With its dense, creeping roots that enable rapid spread and spiny thistles that discourage grazing, Canada thistle (Cirsium arvensis) can significantly decrease pasture productivity.
This troublesome perennial weed grows in distinct patches that emerge in early spring. Its underground roots form multiple new shoots each spring and summer, effectively spreading one plant over a large area. Further enhancing the weed’s spread is its prolific seed production, with one female plant having the ability to produce 50 to 100 flower heads, each with 80 to 90 seeds. These light, fluffy seeds easily float in the breeze or attach to wildlife. Cropland losses to Canada thistle can decimate yield. Controlling the weed on rangeland, pastures and other noncrop areas helps reduce the seed source.
Canada thistle is easily identified by its erect stems that reach up to 4 feet tall and its pinkish-purple colored flowers. With tremendous leaf variability, leaves range from light to dark green, are oblong or lance-shaped and often have spiny-toothed margins. The weed blooms in late spring with bristly clusters of flowers that are generally less than 1 inch in diameter. The plant’s smooth stems between the leaves distinguishes it from other common types of thistles.
Native to Europe, Canada thistle was first documented in North America in the late 1700s. Today, it is common throughout the Midwest and northern Plains, and it has been called one of the most troublesome perennial weeds in the United States.

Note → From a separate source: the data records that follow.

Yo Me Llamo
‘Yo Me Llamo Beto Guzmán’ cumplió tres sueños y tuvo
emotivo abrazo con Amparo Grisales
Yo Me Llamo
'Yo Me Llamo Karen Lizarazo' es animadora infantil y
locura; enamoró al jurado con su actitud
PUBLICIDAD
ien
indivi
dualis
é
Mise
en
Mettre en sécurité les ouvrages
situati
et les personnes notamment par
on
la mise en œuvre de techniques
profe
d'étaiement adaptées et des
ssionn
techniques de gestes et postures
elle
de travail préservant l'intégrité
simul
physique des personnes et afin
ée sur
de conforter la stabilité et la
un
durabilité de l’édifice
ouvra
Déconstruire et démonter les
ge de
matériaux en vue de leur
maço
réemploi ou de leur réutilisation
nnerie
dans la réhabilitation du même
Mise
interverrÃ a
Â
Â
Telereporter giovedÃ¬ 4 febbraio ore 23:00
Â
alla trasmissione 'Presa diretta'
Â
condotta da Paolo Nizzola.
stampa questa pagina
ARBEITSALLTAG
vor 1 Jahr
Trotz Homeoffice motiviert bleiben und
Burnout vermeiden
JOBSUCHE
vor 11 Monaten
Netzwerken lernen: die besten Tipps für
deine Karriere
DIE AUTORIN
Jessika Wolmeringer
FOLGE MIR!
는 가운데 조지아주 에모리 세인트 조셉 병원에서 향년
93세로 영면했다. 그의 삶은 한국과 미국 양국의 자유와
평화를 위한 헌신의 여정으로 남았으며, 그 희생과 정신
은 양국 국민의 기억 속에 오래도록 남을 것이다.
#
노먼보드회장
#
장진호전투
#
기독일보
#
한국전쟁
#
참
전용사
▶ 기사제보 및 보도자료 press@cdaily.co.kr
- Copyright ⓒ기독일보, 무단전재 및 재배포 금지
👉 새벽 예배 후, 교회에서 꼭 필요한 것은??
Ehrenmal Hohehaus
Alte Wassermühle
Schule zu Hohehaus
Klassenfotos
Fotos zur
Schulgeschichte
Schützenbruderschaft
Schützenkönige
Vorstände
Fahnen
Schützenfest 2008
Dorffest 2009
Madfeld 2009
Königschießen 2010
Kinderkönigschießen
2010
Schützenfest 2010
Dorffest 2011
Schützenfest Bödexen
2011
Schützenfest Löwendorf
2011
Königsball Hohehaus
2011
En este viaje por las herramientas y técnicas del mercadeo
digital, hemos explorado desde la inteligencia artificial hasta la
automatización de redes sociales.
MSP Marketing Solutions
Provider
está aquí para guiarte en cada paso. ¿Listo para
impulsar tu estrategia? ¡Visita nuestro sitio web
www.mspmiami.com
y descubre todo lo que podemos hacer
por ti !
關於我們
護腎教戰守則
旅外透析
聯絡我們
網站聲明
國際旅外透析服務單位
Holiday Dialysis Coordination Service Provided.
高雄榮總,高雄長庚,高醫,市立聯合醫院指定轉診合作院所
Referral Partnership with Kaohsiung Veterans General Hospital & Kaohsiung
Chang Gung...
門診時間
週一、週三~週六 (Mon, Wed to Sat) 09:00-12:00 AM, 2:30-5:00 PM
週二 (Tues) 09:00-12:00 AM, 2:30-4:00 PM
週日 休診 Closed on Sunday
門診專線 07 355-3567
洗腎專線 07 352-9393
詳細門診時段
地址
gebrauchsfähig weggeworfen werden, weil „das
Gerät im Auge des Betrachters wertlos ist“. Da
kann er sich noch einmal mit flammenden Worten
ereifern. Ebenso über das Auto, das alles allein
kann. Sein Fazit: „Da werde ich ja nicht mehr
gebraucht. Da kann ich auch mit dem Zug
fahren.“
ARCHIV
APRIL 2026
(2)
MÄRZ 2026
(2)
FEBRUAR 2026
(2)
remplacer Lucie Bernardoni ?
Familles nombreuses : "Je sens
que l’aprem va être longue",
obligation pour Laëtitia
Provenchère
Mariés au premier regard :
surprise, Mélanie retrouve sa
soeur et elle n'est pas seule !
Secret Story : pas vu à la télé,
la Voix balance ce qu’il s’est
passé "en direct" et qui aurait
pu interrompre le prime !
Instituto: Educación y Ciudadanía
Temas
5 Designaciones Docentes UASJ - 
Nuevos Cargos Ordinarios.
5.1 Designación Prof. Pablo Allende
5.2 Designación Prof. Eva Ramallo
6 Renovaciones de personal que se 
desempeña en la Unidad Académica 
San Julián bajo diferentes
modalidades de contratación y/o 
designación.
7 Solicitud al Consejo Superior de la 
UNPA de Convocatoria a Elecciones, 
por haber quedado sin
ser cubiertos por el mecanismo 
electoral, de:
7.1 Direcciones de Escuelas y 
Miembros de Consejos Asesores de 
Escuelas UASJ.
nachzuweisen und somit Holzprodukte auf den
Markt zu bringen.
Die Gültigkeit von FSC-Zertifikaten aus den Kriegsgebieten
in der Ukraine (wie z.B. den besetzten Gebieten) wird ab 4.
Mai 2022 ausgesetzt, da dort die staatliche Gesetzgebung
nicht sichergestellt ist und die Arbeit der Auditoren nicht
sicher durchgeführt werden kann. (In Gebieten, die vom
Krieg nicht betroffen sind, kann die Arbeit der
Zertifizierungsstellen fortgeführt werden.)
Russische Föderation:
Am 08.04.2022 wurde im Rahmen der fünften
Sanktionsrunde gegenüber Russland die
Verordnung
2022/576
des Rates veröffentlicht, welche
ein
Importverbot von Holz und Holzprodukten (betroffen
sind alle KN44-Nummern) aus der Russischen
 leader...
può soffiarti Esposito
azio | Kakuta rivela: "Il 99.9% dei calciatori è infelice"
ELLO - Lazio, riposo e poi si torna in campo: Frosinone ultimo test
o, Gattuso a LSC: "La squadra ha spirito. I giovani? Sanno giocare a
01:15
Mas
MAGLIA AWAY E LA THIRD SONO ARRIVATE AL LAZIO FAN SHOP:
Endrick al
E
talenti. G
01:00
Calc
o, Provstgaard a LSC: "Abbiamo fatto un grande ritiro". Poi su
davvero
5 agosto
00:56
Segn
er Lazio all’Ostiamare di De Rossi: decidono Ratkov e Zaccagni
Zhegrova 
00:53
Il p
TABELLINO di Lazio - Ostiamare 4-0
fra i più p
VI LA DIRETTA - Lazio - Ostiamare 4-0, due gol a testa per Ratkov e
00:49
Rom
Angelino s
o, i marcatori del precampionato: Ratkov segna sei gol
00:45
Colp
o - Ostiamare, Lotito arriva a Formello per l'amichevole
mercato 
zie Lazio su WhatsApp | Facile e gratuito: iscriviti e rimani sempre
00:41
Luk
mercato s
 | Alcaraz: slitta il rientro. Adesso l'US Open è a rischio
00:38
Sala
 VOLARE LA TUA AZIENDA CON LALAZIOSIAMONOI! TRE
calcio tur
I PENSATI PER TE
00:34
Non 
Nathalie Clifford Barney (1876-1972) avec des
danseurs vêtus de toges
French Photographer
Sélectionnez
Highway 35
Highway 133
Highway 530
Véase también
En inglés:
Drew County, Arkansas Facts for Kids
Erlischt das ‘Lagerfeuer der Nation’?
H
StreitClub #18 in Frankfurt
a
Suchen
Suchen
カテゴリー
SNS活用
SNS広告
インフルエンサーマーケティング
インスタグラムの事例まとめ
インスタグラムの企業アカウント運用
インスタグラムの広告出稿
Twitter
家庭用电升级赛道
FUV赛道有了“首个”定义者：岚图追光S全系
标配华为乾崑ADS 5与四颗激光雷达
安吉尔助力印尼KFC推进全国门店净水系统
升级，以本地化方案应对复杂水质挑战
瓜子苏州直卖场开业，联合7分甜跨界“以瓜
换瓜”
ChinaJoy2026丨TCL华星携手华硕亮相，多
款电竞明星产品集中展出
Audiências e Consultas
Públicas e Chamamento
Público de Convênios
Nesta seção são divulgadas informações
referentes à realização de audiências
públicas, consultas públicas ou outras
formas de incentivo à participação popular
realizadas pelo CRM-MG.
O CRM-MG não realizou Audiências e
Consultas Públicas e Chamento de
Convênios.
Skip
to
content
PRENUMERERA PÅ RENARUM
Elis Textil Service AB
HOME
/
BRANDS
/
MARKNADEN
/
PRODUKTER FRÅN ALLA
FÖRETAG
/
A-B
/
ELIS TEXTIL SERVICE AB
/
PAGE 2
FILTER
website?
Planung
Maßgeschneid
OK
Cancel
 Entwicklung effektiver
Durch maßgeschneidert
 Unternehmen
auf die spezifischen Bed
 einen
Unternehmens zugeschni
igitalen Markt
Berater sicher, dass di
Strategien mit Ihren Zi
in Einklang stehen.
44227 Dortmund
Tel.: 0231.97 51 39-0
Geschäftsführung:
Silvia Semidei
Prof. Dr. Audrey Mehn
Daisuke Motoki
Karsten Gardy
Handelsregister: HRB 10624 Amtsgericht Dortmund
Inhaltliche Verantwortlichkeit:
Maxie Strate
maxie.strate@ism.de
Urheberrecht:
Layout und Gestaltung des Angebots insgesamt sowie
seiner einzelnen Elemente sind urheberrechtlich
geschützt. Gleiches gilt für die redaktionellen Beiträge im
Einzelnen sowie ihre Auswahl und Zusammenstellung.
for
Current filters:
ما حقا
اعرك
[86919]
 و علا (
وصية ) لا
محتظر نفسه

For effective control of Canada thistle, apply 16 to 20 fluid ounces per acre of DuraCor® herbicide after the first buds form in late spring. This timing provides the best compromise between Canada thistle emergence and the stage of growth for older plants. Because root kill is critical to success against Canada thistle, fall to early winter applications of DuraCor made prior to the first hard frost can be especially effective. This treatment timing moves the herbicide to the plant’s massive root system right along with its winter food reserves.